── Source data

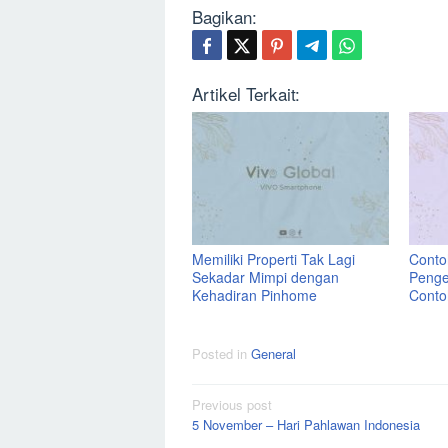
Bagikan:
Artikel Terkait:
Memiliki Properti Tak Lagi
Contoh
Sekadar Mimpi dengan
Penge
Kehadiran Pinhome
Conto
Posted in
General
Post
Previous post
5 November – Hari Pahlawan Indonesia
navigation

────
── Source data

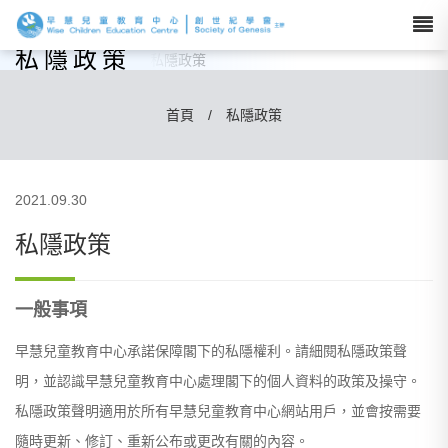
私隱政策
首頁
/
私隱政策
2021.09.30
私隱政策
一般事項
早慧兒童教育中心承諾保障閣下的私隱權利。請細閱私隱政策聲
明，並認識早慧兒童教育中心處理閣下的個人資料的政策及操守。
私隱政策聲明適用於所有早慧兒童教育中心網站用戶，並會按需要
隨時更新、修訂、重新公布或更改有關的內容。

────
── Source data

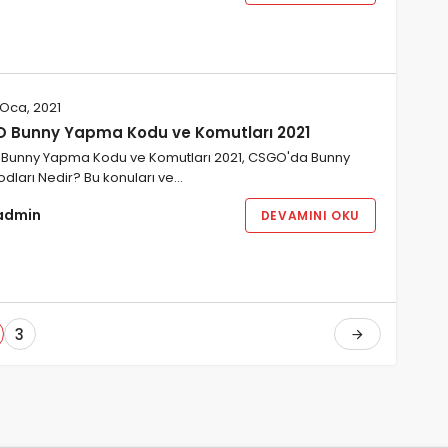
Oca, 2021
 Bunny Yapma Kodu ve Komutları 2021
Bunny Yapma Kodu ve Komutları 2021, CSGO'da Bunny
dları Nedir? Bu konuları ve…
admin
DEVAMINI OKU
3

────

* _About this task_: In the entries above, find the line with "私隱政策聲明適用於所有早慧兒童教育中心網站用戶，並會按需要" and the line with "隨時更新、修訂、重新公布或更改有關的內容。", then set down exactly those two and every line between them, nothing else.

* _Output for this task_:
私隱政策聲明適用於所有早慧兒童教育中心網站用戶，並會按需要
隨時更新、修訂、重新公布或更改有關的內容。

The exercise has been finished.